Basically, everything else will work via homeplug except your Tivo. The way to get round it simply is it stick a hub inbetween.


----------



## Milhouse (Sep 15, 2001)

Wierd, not sure why the TiVo would behave differently to any other device, unless the device 2 years ago wasn't acting as a transparent bridge and basically had some sort of problem.

I've heard pretty good things about the current ethernet-over-mains devices, the only problems people have encountered is when using strip sockets which reduce the speed - they work best when plugged directly into the wall. In terms of TiVo, they should be totally transparent - the communication over mains is encrypted but only between devices so the TiVo won't know anything about encryption and should just work.

I've not actually used these devices myself, but certainly intend to buy a pair (probably these) to overcome a wireless dead spot in my parents house.

If you want a good wireless bridge, go for a Linksys WRT54GL or WRTSL54GS using after-market firmware (eg. Sveasoft, DD-WRT, EWRT or OpenWRT)


----------



## Cainam (May 25, 2004)

I use the ethernet-over-mains things in my house with no problems. Easiest networking thing I have ever had to install!

The ones I went for were "Devolo MicroLink dLAN Highspeed Starter Kit " (search for "microlink" on Amazon). This cost about £100 for 2 adapters, and it worked so well I bought a third separately (about £45 from E-bay, I think)

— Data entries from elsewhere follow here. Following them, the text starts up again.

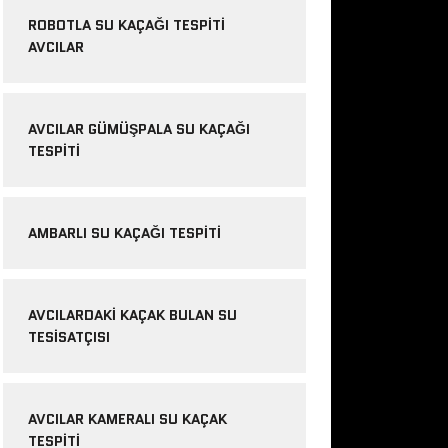
ROBOTLA SU KAÇAĞI TESPITI
AVCILAR
AVCILAR GÜMÜŞPALA SU KAÇAĞI
TESPITI
AMBARLI SU KAÇAĞI TESPITI
AVCILARDAKI KAÇAK BULAN SU
TESISATÇISI
AVCILAR KAMERALI SU KAÇAK
TESPITI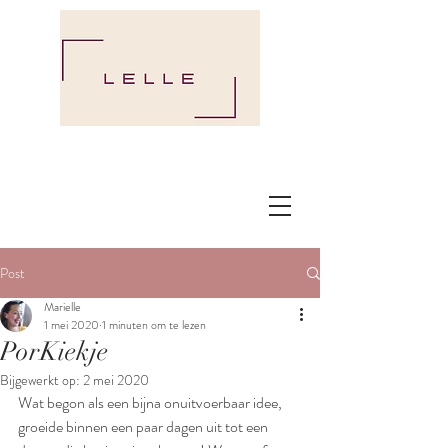
Post
Marielle
1 mei 2020
1 minuten om te lezen
PorKiekje
Bijgewerkt op:
2 mei 2020
Wat begon als een bijna onuitvoerbaar idee, 
groeide binnen een paar dagen uit tot een 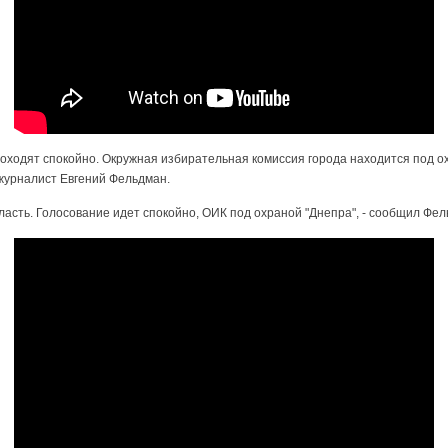
ходят спокойно. Окружная избирательная комиссия города находится под ох
журналист Евгений Фельдман.
ласть. Голосование идет спокойно, ОИК под охраной "Днепра", - сообщил Фел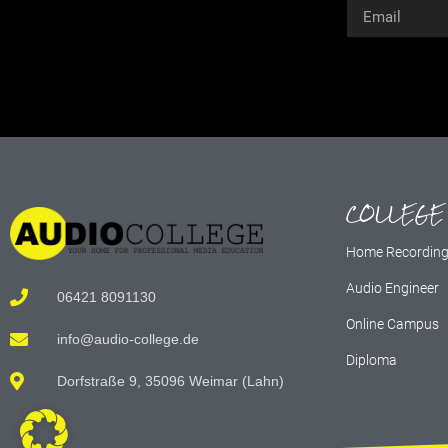
Alternative:
COLLEGE
Home Recordin
Audio Engineer
06421 8091130
Online Campus
info@audio-college.de
Diploma
Dorfstraße 9, 35096 Weimar (Lahn)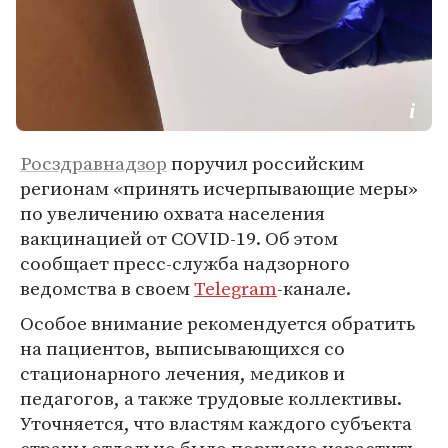
Росздравнадзор
поручил российским
регионам «принять исчерпывающие меры»
по увеличению охвата населения
вакцинацией от COVID-19. Об этом
сообщает пресс-служба надзорного
ведомства в своем
Telegram
-канале.
Особое внимание рекомендуется обратить
на пациентов, выписывающихся со
стационарного лечения, медиков и
педагогов, а также трудовые коллективы.
Уточняется, что властям каждого субъекта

I have one downstairs next to my router (was a Netgear, now a BT home hub), plugged into one of the the ethernet ports. Tivo itself is connected directly into the other port on the router.

The second adapter is upstairs, and the Xbox connects to it. The third adapter is also upstairs, and connects to 4 port hub, with a laptop and a desktop connected into it.

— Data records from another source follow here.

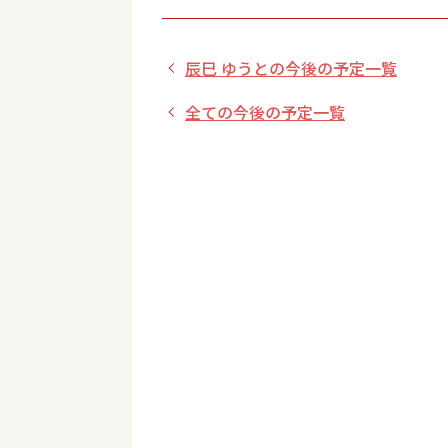
辰巳 ゆうとの今後の予定一覧
全ての今後の予定一覧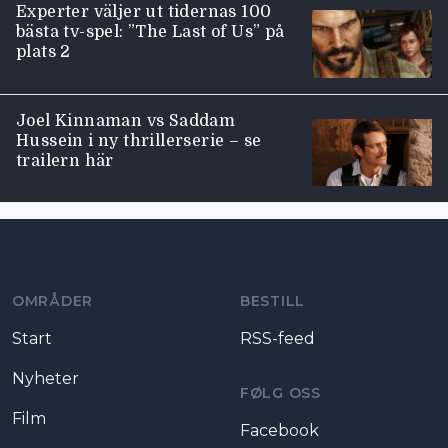
Experter väljer ut tidernas 100
bästa tv-spel: ”The Last of Us” på
plats 2
Joel Kinnaman vs Saddam
Hussein i ny thrillerserie – se
trailern här
Moviezine footer navigation
OMRÅDER
BESTILL
Start
RSS-feed
Nyheter
FØLG OSS
Film
Facebook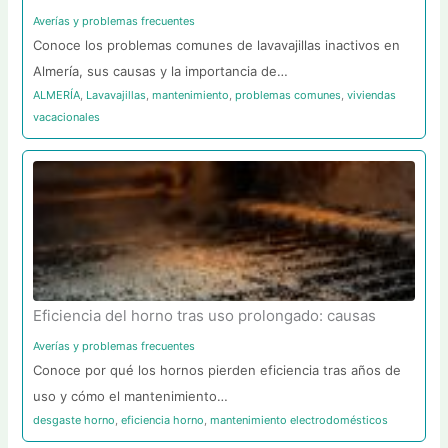
Averías y problemas frecuentes
Conoce los problemas comunes de lavavajillas inactivos en
Almería, sus causas y la importancia de…
ALMERÍA
,
Lavavajillas
,
mantenimiento
,
problemas comunes
,
viviendas
vacacionales
Eficiencia del horno tras uso prolongado: causas
Averías y problemas frecuentes
Conoce por qué los hornos pierden eficiencia tras años de
uso y cómo el mantenimiento…
desgaste horno
,
eficiencia horno
,
mantenimiento electrodomésticos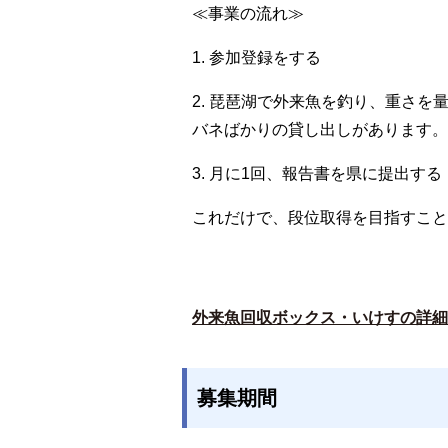
≪事業の流れ≫
1. 参加登録をする
2. 琵琶湖で外来魚を釣り、重さを
バネばかりの貸し出しがあります。
3. 月に1回、報告書を県に提出する
これだけで、段位取得を目指すこと
外来魚回収ボックス・いけすの詳細
募集期間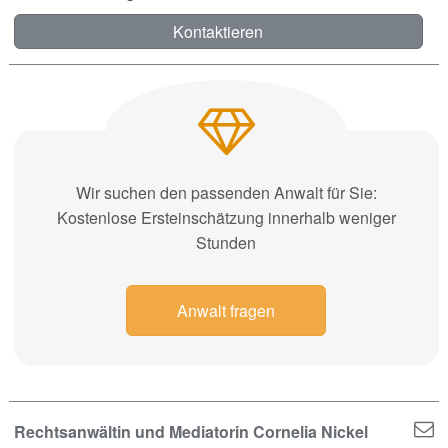
Kontaktieren
Wir suchen den passenden Anwalt für Sie:
Kostenlose Ersteinschätzung innerhalb weniger
Stunden
Anwalt fragen
Rechtsanwältin und Mediatorin Cornelia Nickel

Connection from the desktop to the Tivo is quick, and it takes far less time to get things off Tivo than connecting to the hub wirelessly!

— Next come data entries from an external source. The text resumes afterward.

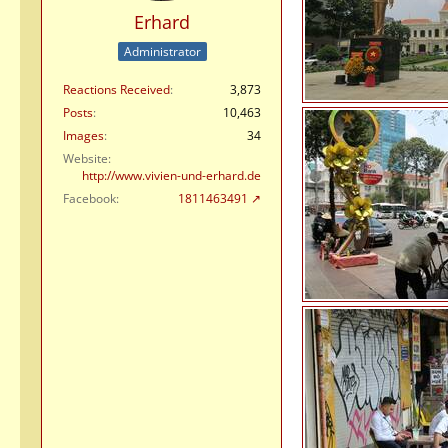
Erhard
Administrator
Reactions Received
3,873
Posts
10,463
Images
34
Website
http://www.vivien-und-erhard.de
Facebook
1811463491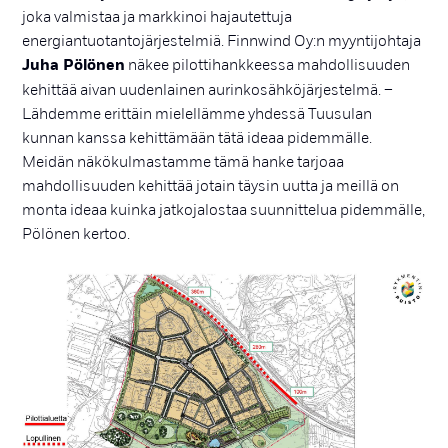
joka valmistaa ja markkinoi hajautettuja
energiantuotantojärjestelmiä. Finnwind Oy:n myyntijohtaja
Juha Pölönen
näkee pilottihankkeessa mahdollisuuden
kehittää aivan uudenlainen aurinkosähköjärjestelmä. –
Lähdemme erittäin mielellämme yhdessä Tuusulan
kunnan kanssa kehittämään tätä ideaa pidemmälle.
Meidän näkökulmastamme tämä hanke tarjoaa
mahdollisuuden kehittää jotain täysin uutta ja meillä on
monta ideaa kuinka jatkojalostaa suunnittelua pidemmälle,
Pölönen kertoo.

Have worked in networking for a number of years, I have been amazed by how few people know/use the ethernet-over-mains devices, when they are so simple to use, so easy to configure and so much faster than wireless.


----------



## GOODMAP (Feb 8, 2002)

I've recently installed a pair of Netgear XE104 Powerline adapters to use with my Netgear WG834G ADSL router and my Tivo. The Tivo is cabled to the powerline switch via a surge protection socket and then onwards to the router. Works great!


----------



## TDaxGav (Jun 5, 2003)

Any idea where I can get a TurboNet card.... I'm finally digging my old S1 out the loft and putting it back to use.

I tried the TivoPPP thing and even with all my linux background, I just found it too fiddly, my house is gigabit wired and I'd far rather use that.

Does anybody in the South sell them (Basingstoke, or as close to basingstoke as possible)

Thanks

Gav


----------



## blindlemon (May 12, 2002)

Most people who want to add networking these days go for a cachecard rather than turbonet as they're roughly the same price but allow you to add RAM to speed up your menus if you fit a large drive  They're slightly faster too....


----------



## Pete77 (Aug 1, 2006)

TDaxGav said:


> Any idea where I can get a TurboNet card.... I'm finally digging my old S1 out the loft and putting it back to use.


Forget the Turbonet card. Its a Cachecard that you want these days and that has superseded it.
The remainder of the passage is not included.